Explainer: India’s first robotic telescope is now gazing into space from Ladakh

By Prarthana Mitra

The Indian Astronomical Observatory (IAO) in Ladakh’s Hanle village, now houses the country’s first robotic space telescope designed to observe dynamic or transient events in the universe.

Located at 4500 metres above the sea level, the 0.7 mm robotic telescope cost Rs 3.5 crores to build and saw first light earlier this month. As a part of a multinational collaborative network, dubbed as Global Relay of Observatories Watching Transients Happen (GROWTH), the powerful telescope began to observe events starting June 12.

Here’s what happened

Located near the site where the Chandra telescope was set up, the robotic telescope was operationalised by the Bengaluru-based Indian Institute of Astrophysics and is situated at one of the 18 GROWTH observatories around the world.

Varun Bhalerao from Indian Institute of Technology (IIT) Bombay, a principal investigator in the project, spoke to Swarajya Magazine at length, about what sets the telescope apart from its non-robotic peers. It will automatically “open up the dome, do the calibration, carry out the observation, shut the dome in the morning and do the preliminary data analysis. Scientist’s job is to interpret the data,” he said.

Researchers involved in the installation also commented on the first order of business that the telescope attended to. “For the first light, targets were chosen from the Messier catalog – a catalog of nearby, bright astronomical sources accessible from the northern hemisphere. These chosen regions are not only rich in stars, thereby allowing for various image quality tests but are also visually stunning,” Atharva Patil told Indian Science Wire.

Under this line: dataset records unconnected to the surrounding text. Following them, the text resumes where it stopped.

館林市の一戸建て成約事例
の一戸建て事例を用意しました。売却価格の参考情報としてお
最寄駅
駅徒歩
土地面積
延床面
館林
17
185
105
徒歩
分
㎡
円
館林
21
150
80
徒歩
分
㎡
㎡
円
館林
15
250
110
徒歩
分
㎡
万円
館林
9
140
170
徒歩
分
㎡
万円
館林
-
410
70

How will GROWTH benefit astronomers?

The primary objective of the project is to explore transient events in outer space to facilitate in-depth research on the matter of time-domain astronomy. These cosmic events, occurring in timescales much shorter than light years, will be captured by means of the telescope’s fully robotic optical research lens.

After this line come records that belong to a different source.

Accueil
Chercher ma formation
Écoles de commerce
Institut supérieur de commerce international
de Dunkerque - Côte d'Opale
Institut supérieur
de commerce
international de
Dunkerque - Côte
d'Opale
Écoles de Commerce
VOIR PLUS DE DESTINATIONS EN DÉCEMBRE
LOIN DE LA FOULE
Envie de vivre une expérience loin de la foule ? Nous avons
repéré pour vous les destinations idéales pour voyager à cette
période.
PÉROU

The findings could, in turn, shed crucial light on the existence of explosive bodies in the universe. Since its commencement, the telescope has been engaged in studying various phenomena like supernovae, neutron stars (black hole mergers), and near-earth asteroids. This will essentially give us conclusive information about how heavy elements are combined to form a star and about the final fate of such stars.

Universities and research institutes from the US, the UK, Japan, India, Germany, Taiwan and Israel are part of the initiative.